Thread-safety at the type level

  • RwLock<T> (or Mutex<T>) will solve our problem
    • Arc<RwLock<T>> or Arc<Mutex<T>> is a common Rust pattern for shared mutable ownership
    • Arc<T> shares an instance between threads
    • Mutex<T>/RwLock<T> prevent race conditions
  • Rust detects thread-safety at the type level through two traits: Send and Sync

Send and Sync

  • A type implements Send if it is safe to send it to another thread
  • A type implements Sync if it is safe to share between threads
  • These two marker traits form a relation:
    • T is Sync if and only if &T is Send
    • “Sending a shared reference to another thread is the same as sharing the value between threads”
  • Things that are not Send/Sync
    • Raw pointers (anything goes)
    • UnsafeCell<T> (explicitly allows shared mutable state)
    • Rc<T> (uses raw pointers internally)
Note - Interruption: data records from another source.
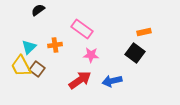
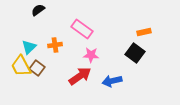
brown square: moved 1 px up
red arrow: moved 4 px up
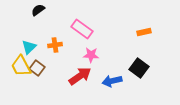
black square: moved 4 px right, 15 px down
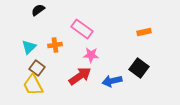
yellow trapezoid: moved 12 px right, 19 px down
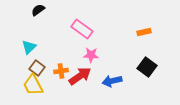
orange cross: moved 6 px right, 26 px down
black square: moved 8 px right, 1 px up
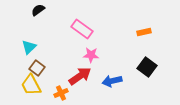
orange cross: moved 22 px down; rotated 16 degrees counterclockwise
yellow trapezoid: moved 2 px left
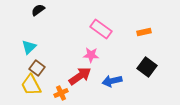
pink rectangle: moved 19 px right
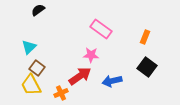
orange rectangle: moved 1 px right, 5 px down; rotated 56 degrees counterclockwise
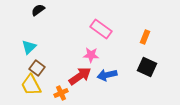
black square: rotated 12 degrees counterclockwise
blue arrow: moved 5 px left, 6 px up
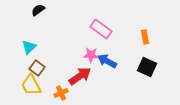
orange rectangle: rotated 32 degrees counterclockwise
blue arrow: moved 14 px up; rotated 42 degrees clockwise
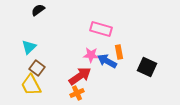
pink rectangle: rotated 20 degrees counterclockwise
orange rectangle: moved 26 px left, 15 px down
orange cross: moved 16 px right
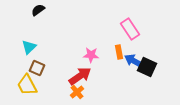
pink rectangle: moved 29 px right; rotated 40 degrees clockwise
blue arrow: moved 27 px right
brown square: rotated 14 degrees counterclockwise
yellow trapezoid: moved 4 px left
orange cross: moved 1 px up; rotated 16 degrees counterclockwise
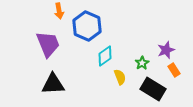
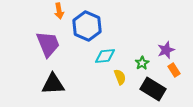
cyan diamond: rotated 30 degrees clockwise
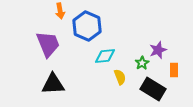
orange arrow: moved 1 px right
purple star: moved 8 px left
orange rectangle: rotated 32 degrees clockwise
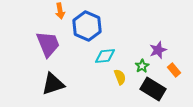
green star: moved 3 px down
orange rectangle: rotated 40 degrees counterclockwise
black triangle: rotated 15 degrees counterclockwise
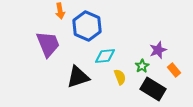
black triangle: moved 25 px right, 7 px up
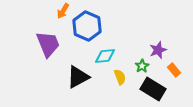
orange arrow: moved 3 px right; rotated 42 degrees clockwise
black triangle: rotated 10 degrees counterclockwise
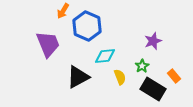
purple star: moved 5 px left, 9 px up
orange rectangle: moved 6 px down
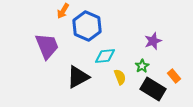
purple trapezoid: moved 1 px left, 2 px down
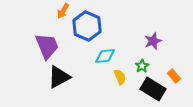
black triangle: moved 19 px left
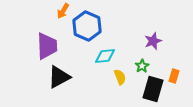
purple trapezoid: rotated 20 degrees clockwise
orange rectangle: rotated 56 degrees clockwise
black rectangle: rotated 75 degrees clockwise
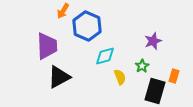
cyan diamond: rotated 10 degrees counterclockwise
black rectangle: moved 2 px right, 2 px down
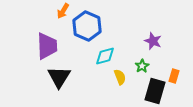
purple star: rotated 30 degrees counterclockwise
black triangle: rotated 30 degrees counterclockwise
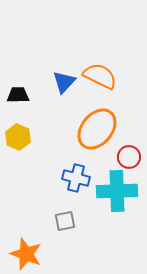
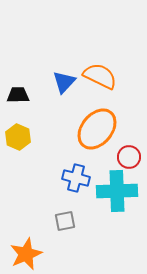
orange star: rotated 28 degrees clockwise
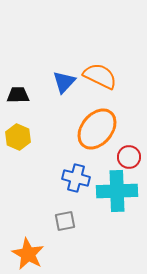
orange star: moved 2 px right; rotated 20 degrees counterclockwise
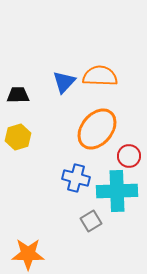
orange semicircle: rotated 24 degrees counterclockwise
yellow hexagon: rotated 20 degrees clockwise
red circle: moved 1 px up
gray square: moved 26 px right; rotated 20 degrees counterclockwise
orange star: rotated 28 degrees counterclockwise
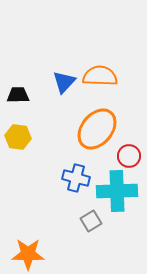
yellow hexagon: rotated 25 degrees clockwise
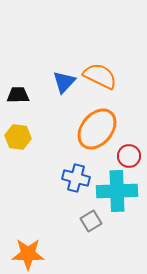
orange semicircle: rotated 24 degrees clockwise
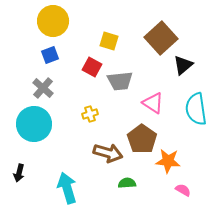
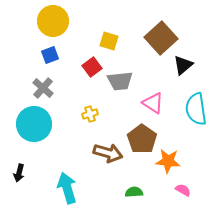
red square: rotated 24 degrees clockwise
green semicircle: moved 7 px right, 9 px down
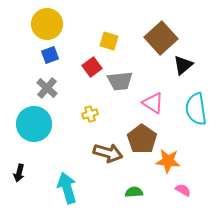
yellow circle: moved 6 px left, 3 px down
gray cross: moved 4 px right
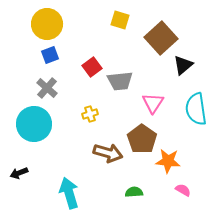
yellow square: moved 11 px right, 21 px up
pink triangle: rotated 30 degrees clockwise
black arrow: rotated 54 degrees clockwise
cyan arrow: moved 2 px right, 5 px down
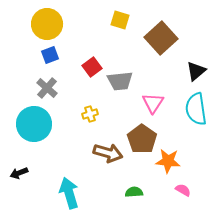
black triangle: moved 13 px right, 6 px down
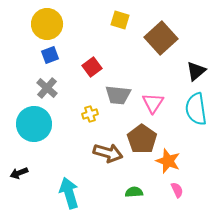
gray trapezoid: moved 2 px left, 14 px down; rotated 12 degrees clockwise
orange star: rotated 15 degrees clockwise
pink semicircle: moved 6 px left; rotated 35 degrees clockwise
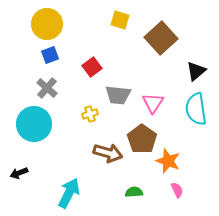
cyan arrow: rotated 44 degrees clockwise
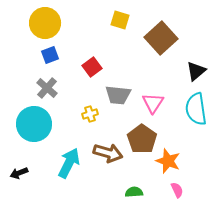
yellow circle: moved 2 px left, 1 px up
cyan arrow: moved 30 px up
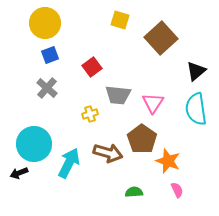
cyan circle: moved 20 px down
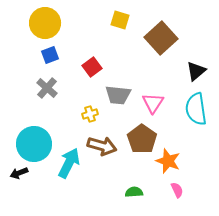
brown arrow: moved 6 px left, 7 px up
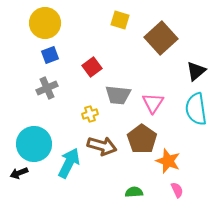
gray cross: rotated 25 degrees clockwise
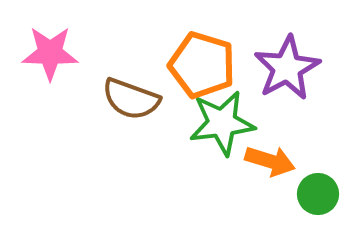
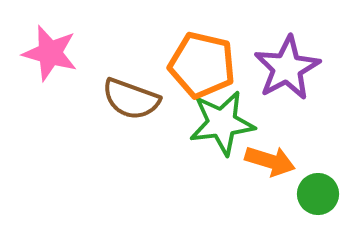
pink star: rotated 14 degrees clockwise
orange pentagon: rotated 4 degrees counterclockwise
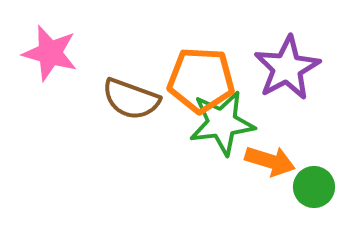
orange pentagon: moved 1 px left, 15 px down; rotated 10 degrees counterclockwise
green circle: moved 4 px left, 7 px up
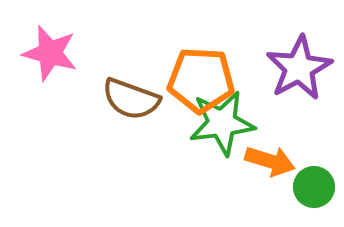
purple star: moved 12 px right
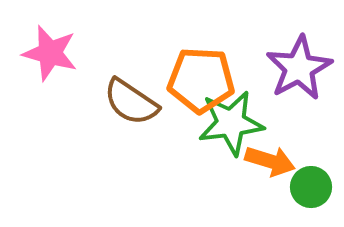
brown semicircle: moved 3 px down; rotated 14 degrees clockwise
green star: moved 9 px right
green circle: moved 3 px left
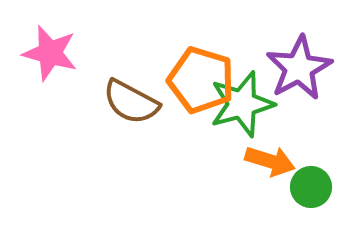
orange pentagon: rotated 14 degrees clockwise
brown semicircle: rotated 6 degrees counterclockwise
green star: moved 11 px right, 19 px up; rotated 8 degrees counterclockwise
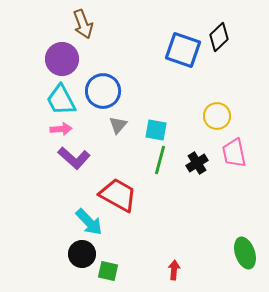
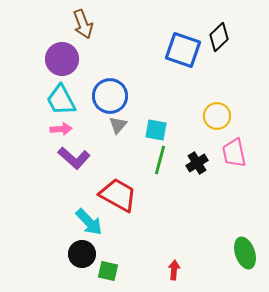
blue circle: moved 7 px right, 5 px down
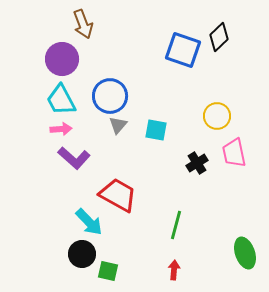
green line: moved 16 px right, 65 px down
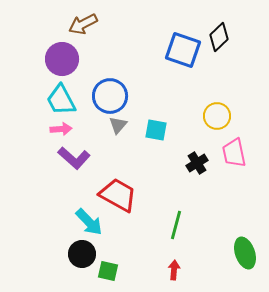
brown arrow: rotated 84 degrees clockwise
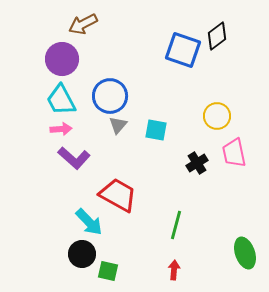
black diamond: moved 2 px left, 1 px up; rotated 8 degrees clockwise
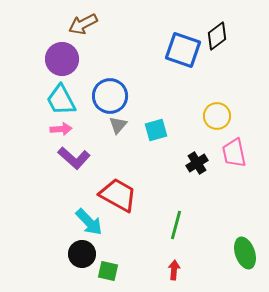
cyan square: rotated 25 degrees counterclockwise
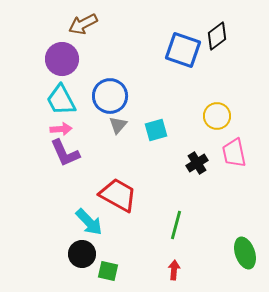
purple L-shape: moved 9 px left, 5 px up; rotated 24 degrees clockwise
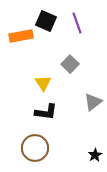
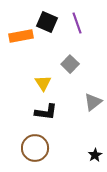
black square: moved 1 px right, 1 px down
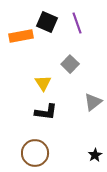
brown circle: moved 5 px down
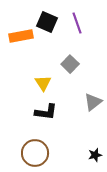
black star: rotated 16 degrees clockwise
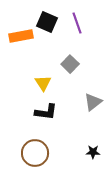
black star: moved 2 px left, 3 px up; rotated 16 degrees clockwise
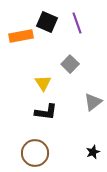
black star: rotated 24 degrees counterclockwise
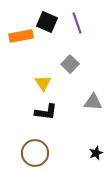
gray triangle: rotated 42 degrees clockwise
black star: moved 3 px right, 1 px down
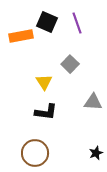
yellow triangle: moved 1 px right, 1 px up
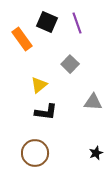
orange rectangle: moved 1 px right, 3 px down; rotated 65 degrees clockwise
yellow triangle: moved 5 px left, 3 px down; rotated 24 degrees clockwise
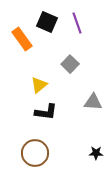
black star: rotated 24 degrees clockwise
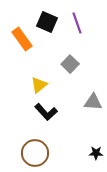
black L-shape: rotated 40 degrees clockwise
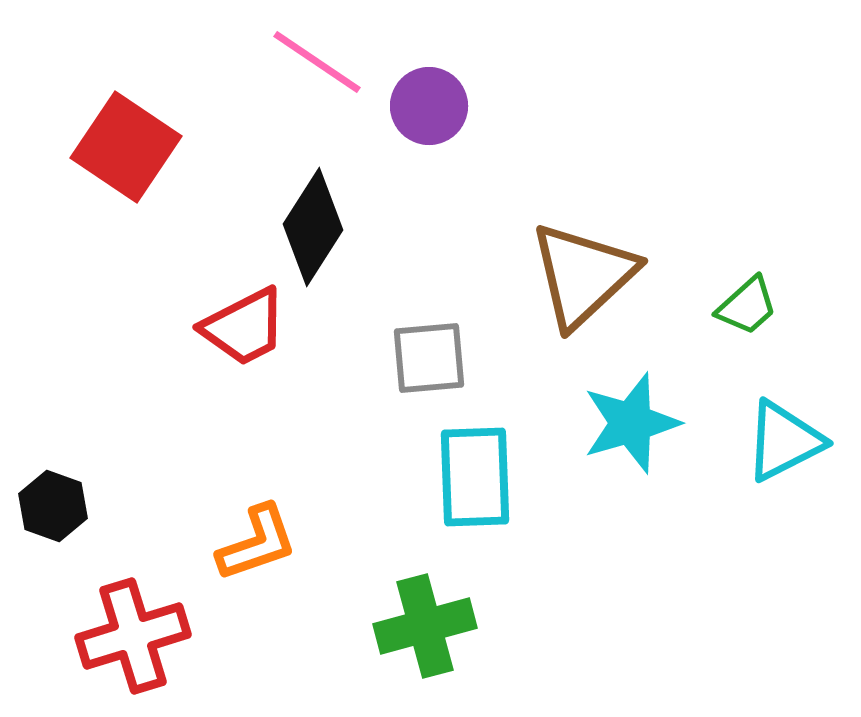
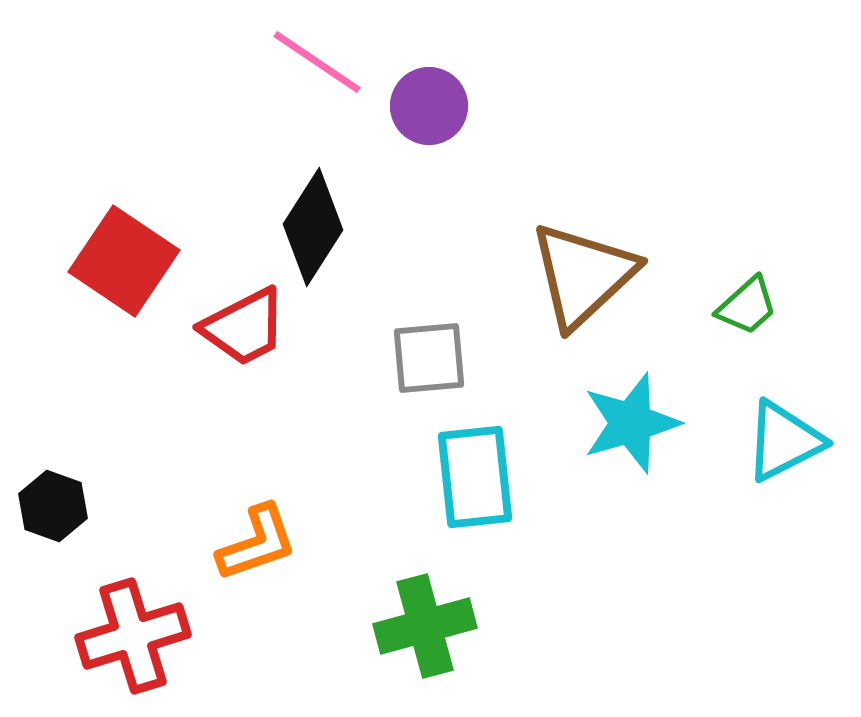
red square: moved 2 px left, 114 px down
cyan rectangle: rotated 4 degrees counterclockwise
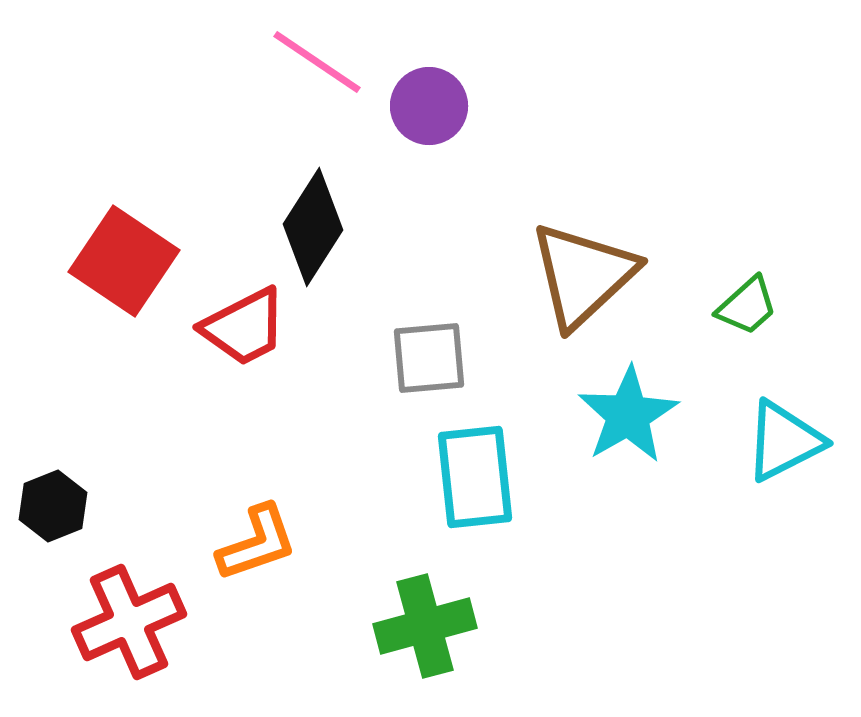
cyan star: moved 3 px left, 8 px up; rotated 14 degrees counterclockwise
black hexagon: rotated 18 degrees clockwise
red cross: moved 4 px left, 14 px up; rotated 7 degrees counterclockwise
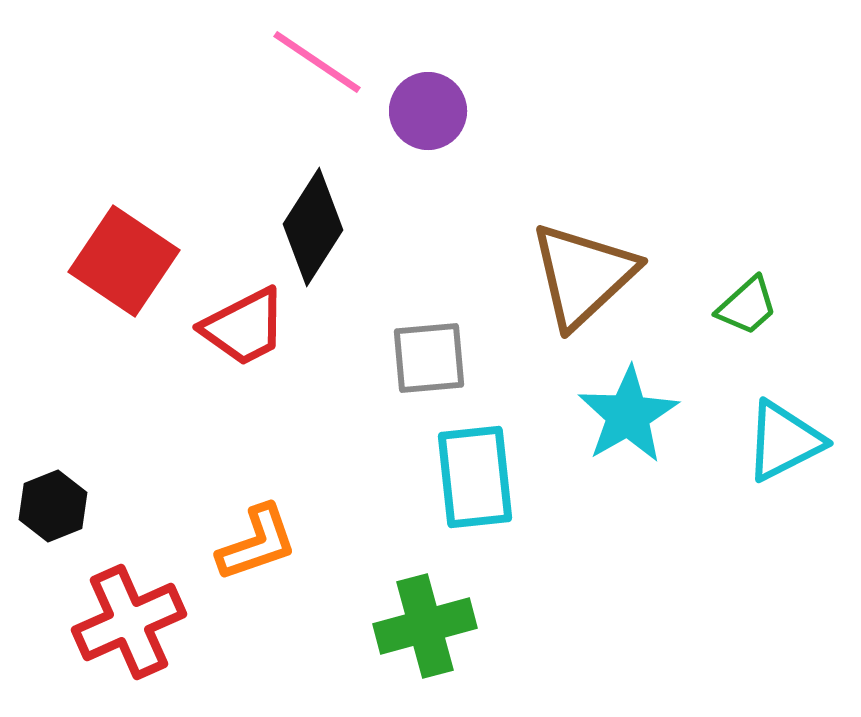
purple circle: moved 1 px left, 5 px down
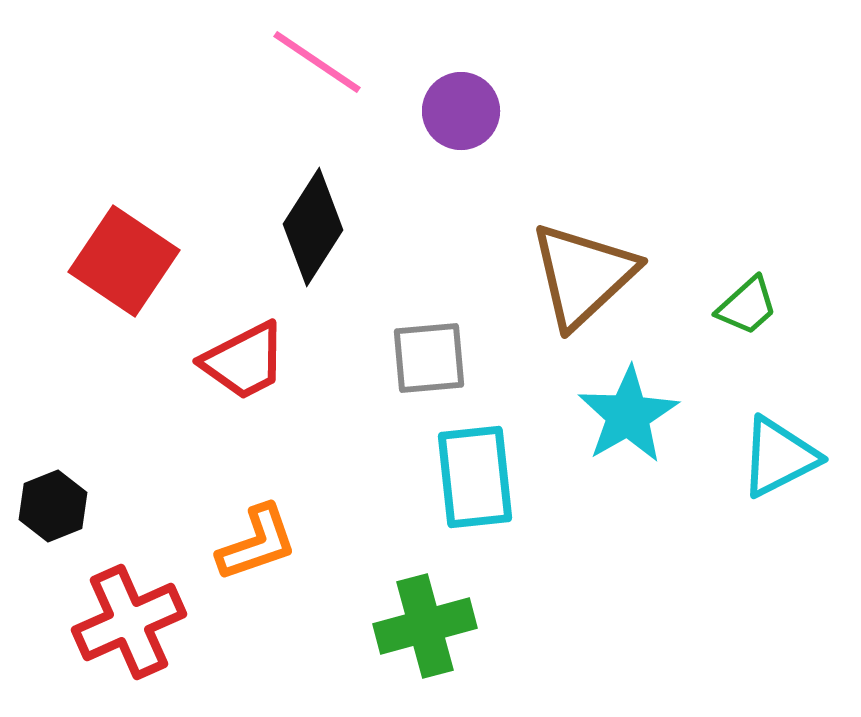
purple circle: moved 33 px right
red trapezoid: moved 34 px down
cyan triangle: moved 5 px left, 16 px down
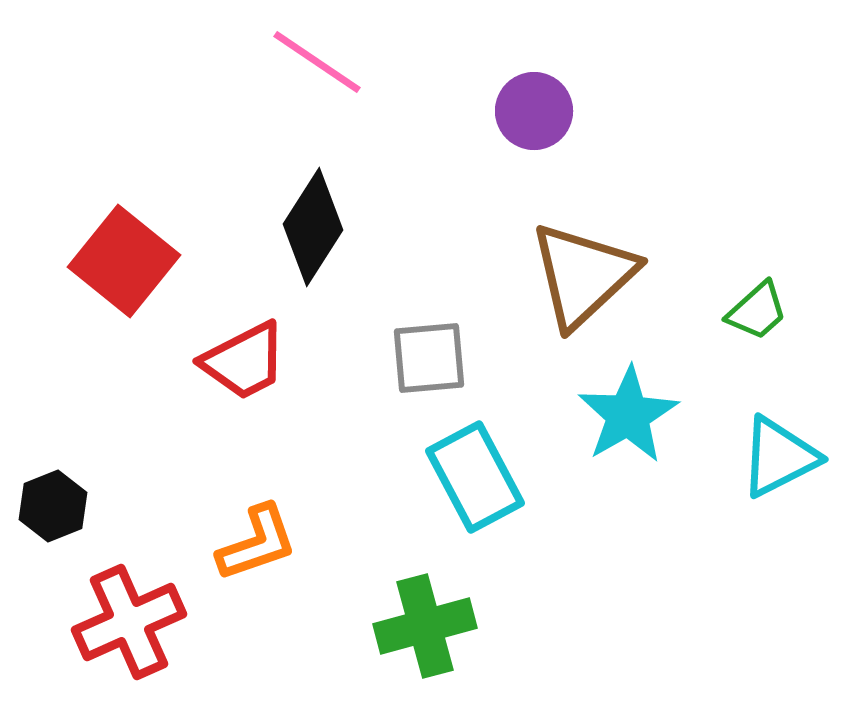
purple circle: moved 73 px right
red square: rotated 5 degrees clockwise
green trapezoid: moved 10 px right, 5 px down
cyan rectangle: rotated 22 degrees counterclockwise
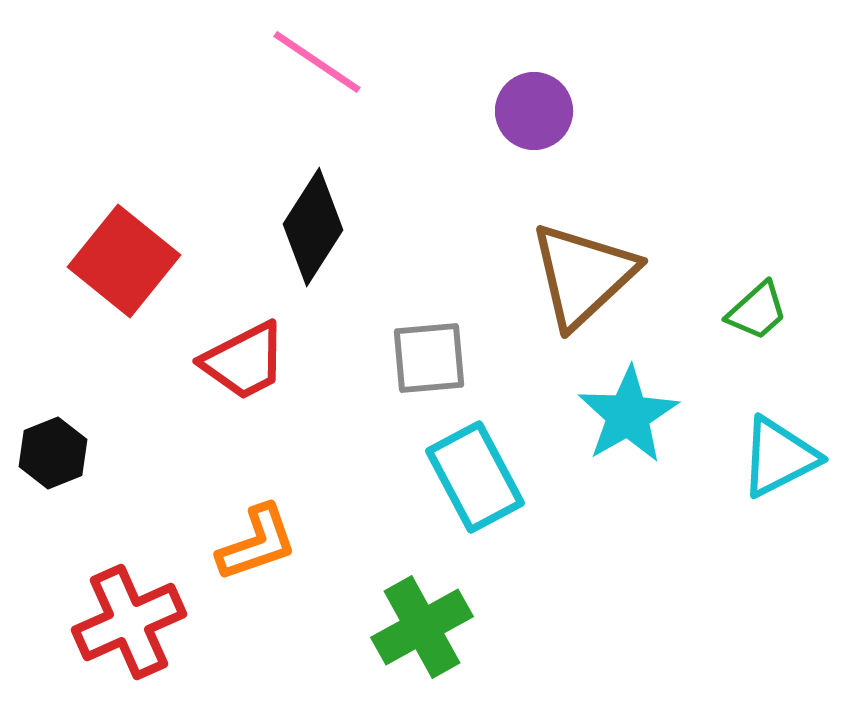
black hexagon: moved 53 px up
green cross: moved 3 px left, 1 px down; rotated 14 degrees counterclockwise
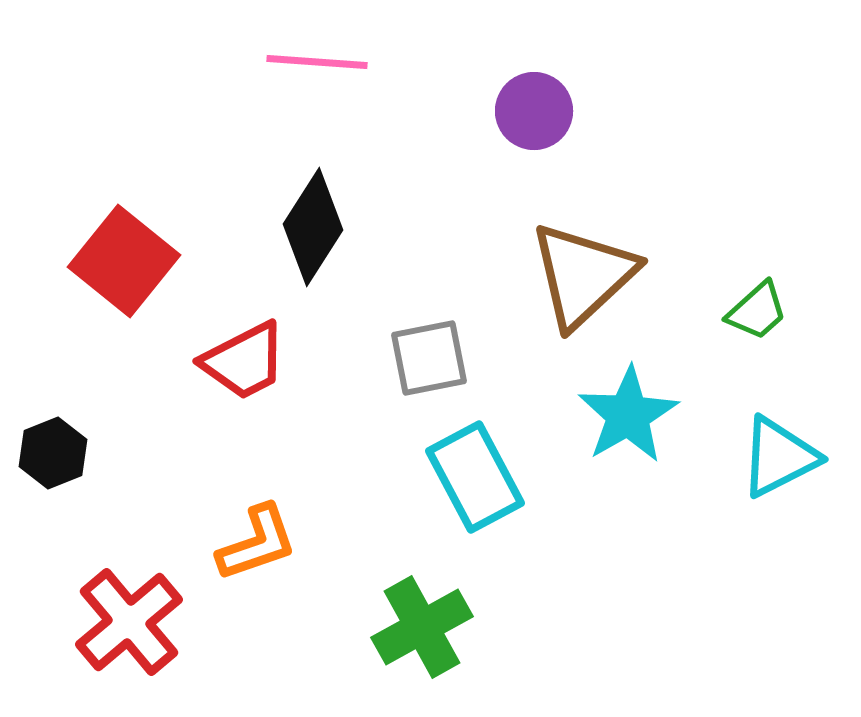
pink line: rotated 30 degrees counterclockwise
gray square: rotated 6 degrees counterclockwise
red cross: rotated 16 degrees counterclockwise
Send and Sync as generic bounds

  • Here is std::thread::spawn again:
pub fn spawn<F, T>(f: F) -> JoinHandle<T>
where
    F: FnOnce() -> T,
    F: Send + 'static, // All data must be safe to *send* to the new thread
    T: Send + 'static  // The return value will be sent back from the new thread
  • Arc<T> is only Send if T is Sync
    • By definition: Multiple Arcs point to the same value, sending one Arc to another thread gives that thread access to the underlying value, so the value must be Sync!
unsafe impl<T: ?Sized + Sync + Send> Sync for Arc<T> {}

The fixed Game code

fn process(lut: Arc<Mutex<Lut>>, thread_id: u8) {
    let mut lut = lut.lock().expect("Lock was poisoned");
    println!("{}", lut.lookup(thread_id));
}

fn main() {
    // Lazily calculated LUT
    let shared_lut = Arc::new(Mutex::new(Lut::default()));
    const NUM_WORKERS: usize = 4;
    for id in 0..NUM_WORKERS {
        let lut = Arc::clone(&shared_lut);
        std::thread::spawn(move || process(lut, id as u8));
    }
}

These are all the rules we need to know for writing thread-safe code in Rust!